Work item =
Which lines below contain the word "will"? Copy each of them.

Saved entries
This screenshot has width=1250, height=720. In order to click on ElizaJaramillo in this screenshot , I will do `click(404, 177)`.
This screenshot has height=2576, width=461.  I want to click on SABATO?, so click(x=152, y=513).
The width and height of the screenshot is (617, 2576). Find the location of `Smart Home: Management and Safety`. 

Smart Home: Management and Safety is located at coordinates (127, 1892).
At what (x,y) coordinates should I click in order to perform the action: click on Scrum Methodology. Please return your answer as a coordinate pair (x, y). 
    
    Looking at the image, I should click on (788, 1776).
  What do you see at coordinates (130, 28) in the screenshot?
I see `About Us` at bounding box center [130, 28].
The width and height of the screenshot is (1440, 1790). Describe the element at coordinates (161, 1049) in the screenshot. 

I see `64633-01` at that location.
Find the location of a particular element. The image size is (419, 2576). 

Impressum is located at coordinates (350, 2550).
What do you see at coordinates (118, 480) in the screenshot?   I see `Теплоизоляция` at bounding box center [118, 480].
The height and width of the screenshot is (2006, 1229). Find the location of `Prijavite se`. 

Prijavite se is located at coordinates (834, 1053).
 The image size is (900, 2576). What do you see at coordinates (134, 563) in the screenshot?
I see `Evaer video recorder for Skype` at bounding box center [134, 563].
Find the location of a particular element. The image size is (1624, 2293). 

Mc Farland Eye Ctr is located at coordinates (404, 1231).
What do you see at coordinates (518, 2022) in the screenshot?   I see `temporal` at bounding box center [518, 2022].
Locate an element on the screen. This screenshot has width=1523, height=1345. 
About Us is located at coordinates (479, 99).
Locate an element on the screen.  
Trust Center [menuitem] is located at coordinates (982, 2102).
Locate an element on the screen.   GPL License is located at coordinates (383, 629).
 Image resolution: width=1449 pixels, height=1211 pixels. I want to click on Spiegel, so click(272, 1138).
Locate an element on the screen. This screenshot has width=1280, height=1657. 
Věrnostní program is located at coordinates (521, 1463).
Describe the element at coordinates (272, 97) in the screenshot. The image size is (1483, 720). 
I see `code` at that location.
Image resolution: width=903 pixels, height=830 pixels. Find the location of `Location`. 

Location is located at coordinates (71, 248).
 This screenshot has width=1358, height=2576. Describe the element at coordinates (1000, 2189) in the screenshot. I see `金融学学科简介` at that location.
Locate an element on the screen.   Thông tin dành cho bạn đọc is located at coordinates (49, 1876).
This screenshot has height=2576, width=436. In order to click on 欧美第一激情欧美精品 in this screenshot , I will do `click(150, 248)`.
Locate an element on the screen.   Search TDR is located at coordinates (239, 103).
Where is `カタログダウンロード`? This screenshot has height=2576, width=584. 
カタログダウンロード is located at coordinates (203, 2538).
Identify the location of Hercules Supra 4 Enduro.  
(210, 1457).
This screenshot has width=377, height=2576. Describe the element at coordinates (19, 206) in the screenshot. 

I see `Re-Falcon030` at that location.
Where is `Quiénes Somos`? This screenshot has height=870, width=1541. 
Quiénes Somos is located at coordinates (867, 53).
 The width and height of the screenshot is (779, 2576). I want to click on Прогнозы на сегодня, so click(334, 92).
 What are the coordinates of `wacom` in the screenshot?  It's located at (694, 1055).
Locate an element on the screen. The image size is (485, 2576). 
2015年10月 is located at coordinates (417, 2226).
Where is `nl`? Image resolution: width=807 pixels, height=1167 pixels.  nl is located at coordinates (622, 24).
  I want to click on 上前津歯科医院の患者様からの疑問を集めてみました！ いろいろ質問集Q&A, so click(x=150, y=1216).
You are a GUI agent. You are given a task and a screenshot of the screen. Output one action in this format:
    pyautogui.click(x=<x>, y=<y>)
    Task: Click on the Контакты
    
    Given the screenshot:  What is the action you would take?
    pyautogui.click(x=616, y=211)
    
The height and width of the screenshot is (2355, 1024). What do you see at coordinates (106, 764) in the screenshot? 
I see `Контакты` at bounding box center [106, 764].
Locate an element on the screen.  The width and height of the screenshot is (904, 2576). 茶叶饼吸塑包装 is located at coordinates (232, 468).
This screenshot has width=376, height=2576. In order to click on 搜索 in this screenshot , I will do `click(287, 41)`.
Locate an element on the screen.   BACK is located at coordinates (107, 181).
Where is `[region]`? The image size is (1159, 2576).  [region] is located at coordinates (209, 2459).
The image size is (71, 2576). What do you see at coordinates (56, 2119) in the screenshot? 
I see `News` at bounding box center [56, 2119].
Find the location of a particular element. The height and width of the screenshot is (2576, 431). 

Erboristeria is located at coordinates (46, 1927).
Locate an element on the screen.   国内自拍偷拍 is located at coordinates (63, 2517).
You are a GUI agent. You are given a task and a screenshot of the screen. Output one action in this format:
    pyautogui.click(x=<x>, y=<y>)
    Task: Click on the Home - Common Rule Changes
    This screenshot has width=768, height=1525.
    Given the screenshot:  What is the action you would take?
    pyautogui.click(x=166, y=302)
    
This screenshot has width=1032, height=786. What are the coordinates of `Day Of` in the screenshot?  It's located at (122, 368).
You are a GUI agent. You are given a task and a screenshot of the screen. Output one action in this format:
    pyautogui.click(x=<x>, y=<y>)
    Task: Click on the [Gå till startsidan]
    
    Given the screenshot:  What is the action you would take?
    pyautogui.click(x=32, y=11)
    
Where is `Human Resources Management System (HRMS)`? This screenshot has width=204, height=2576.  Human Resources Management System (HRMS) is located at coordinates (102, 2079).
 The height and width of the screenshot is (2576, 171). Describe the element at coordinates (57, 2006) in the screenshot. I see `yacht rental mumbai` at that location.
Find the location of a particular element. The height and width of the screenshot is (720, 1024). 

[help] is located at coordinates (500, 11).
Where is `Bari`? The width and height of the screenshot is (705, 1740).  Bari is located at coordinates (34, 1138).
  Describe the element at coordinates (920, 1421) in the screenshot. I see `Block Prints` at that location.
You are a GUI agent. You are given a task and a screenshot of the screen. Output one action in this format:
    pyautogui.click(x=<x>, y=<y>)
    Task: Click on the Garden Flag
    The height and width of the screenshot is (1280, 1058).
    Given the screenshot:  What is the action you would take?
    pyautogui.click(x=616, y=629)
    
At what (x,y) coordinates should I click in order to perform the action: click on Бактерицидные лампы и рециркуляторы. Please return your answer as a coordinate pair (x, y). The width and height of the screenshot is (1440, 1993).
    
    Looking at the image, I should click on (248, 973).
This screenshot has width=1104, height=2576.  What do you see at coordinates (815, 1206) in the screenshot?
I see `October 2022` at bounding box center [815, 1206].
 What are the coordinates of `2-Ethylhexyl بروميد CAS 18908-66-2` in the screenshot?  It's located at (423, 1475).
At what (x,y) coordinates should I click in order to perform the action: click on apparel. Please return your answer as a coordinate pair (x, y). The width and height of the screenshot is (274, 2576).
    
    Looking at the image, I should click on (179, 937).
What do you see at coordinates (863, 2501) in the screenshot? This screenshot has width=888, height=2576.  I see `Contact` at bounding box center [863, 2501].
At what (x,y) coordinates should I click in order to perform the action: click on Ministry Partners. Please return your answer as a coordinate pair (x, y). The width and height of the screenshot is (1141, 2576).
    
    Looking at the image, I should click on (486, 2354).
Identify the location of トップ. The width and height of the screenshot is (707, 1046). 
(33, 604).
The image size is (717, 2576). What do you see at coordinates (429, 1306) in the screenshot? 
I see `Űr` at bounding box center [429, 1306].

The answer =
This screenshot has width=1250, height=720. In order to click on ElizaJaramillo in this screenshot , I will do `click(404, 177)`.
This screenshot has height=2576, width=436. In order to click on 欧美第一激情欧美精品 in this screenshot , I will do `click(150, 248)`.
This screenshot has width=376, height=2576. In order to click on 搜索 in this screenshot , I will do `click(287, 41)`.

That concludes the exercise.